I will not choose

Mom always said she would not choose amongst her children.  We are her heirs, her offspring, her beloved progeny whose very lives are owed to her being.

Sometimes with disgust and sometimes with chastisement, she has made clear on many occasions that she will not be forced to select one above the other.

Then it comes to this: A brother, one of whom I know much and could squarely derail his holier-than-thou attitude, has taken it upon himself to ostracize me from the family, come hell or high water, simply because I’m gay.

When he found I was listed in the will and directive to physicians for my parents, he rebelled and adamantly declared no such thing could ever stand if he were to be involved.

When he found I was a listed health proxy for Mom should she be unable to make her own medical decisions, he felt it so revolting that he forced upon my parents the destruction of such documents.

Has he ever spoken to her of her wishes, of what she wants given unrecoverable health or an inability to decide for herself?

No.

Did he help them in their time of need to put together the legal framework necessary to protect their interests in case of emergency?

No.

Did he bother to provide aid when Mom was hospitalized for a week, when Dad was forced to manage the farm and home and his wife’s health?

No.

Yet somehow, in all his egotism and bigotry, he finds he is owed the latitude necessary to control what involvement I do and don’t have with my family.
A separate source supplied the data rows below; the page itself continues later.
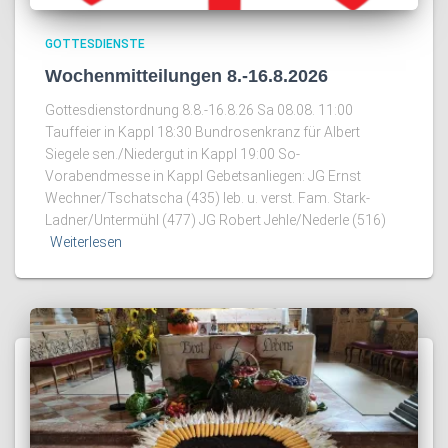
GOTTESDIENSTE
Wochenmitteilungen 8.-16.8.2026
Gottesdienstordnung 8.8.-16.8.26 Sa 08.08. 11:00
Tauffeier in Kappl 18:30 Bundrosenkranz für Albert
Siegele sen./Niedergut in Kappl 19:00 So-
Vorabendmesse in Kappl Gebetsanliegen: JG Ernst
Wechner/Tschatscha (435) leb. u. verst. Fam. Stark-
Ladner/Untermühl (477) JG Robert Jehle/Nederle (516)
Weiterlesen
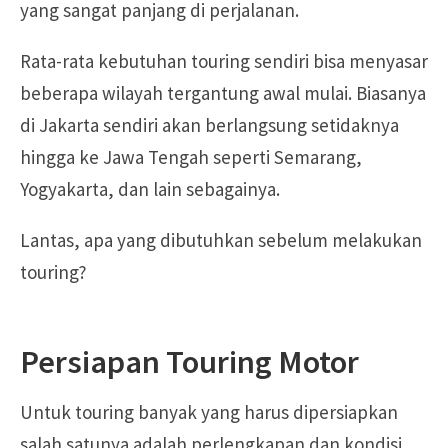
yang sangat panjang di perjalanan.
Rata-rata kebutuhan touring sendiri bisa menyasar
beberapa wilayah tergantung awal mulai. Biasanya
di Jakarta sendiri akan berlangsung setidaknya
hingga ke Jawa Tengah seperti Semarang,
Yogyakarta, dan lain sebagainya.
Lantas, apa yang dibutuhkan sebelum melakukan
touring?
Persiapan Touring Motor
Untuk touring banyak yang harus dipersiapkan
salah satunya adalah perlengkapan dan kondisi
When I came out to my parents almost two decades ago, they at first treated me like a pariah, even if unintentionally.  To the whole of my life before then, I became a stranger.

But over time—much time—Mom and Dad moved beyond the religious apprehension and unfounded revulsion.  And so did I.

Even Jenny can attest to the distance that once existed between my parents and I.  Many years later I moved beyond the hurt, the pain, and so did they.

Accepting who I am as who I am rather than the fictitious choice so many haters want to make it out to be, my father and mother accepted me as the soulful, loving, compassionate human I am, the one who was there for them when the beloved sons of straightness were not.

So why does my brother think it necessary to force upon Mom the choice she will never make?  Why does he feel it his place to attempt controlling that which is not his to control?

It’s nothing more complicated than this: selfishness.

When we find faults within ourselves, we project the most horrid evils upon those around us in an attempt to make ourselves look better, less vile, more deserving of whatever it is we want.

When we know we are wrong, we are never more destructive in our dealings with others.

And so lies the last breath of a dying child, my brother, a shameful human viciously attacking those around him despite whatever harm it causes those he calls loved ones.

Mom’s statement rests on the bedrock of love: I will not choose.

Shame on him who thinks himself so powerful as to make her do as much.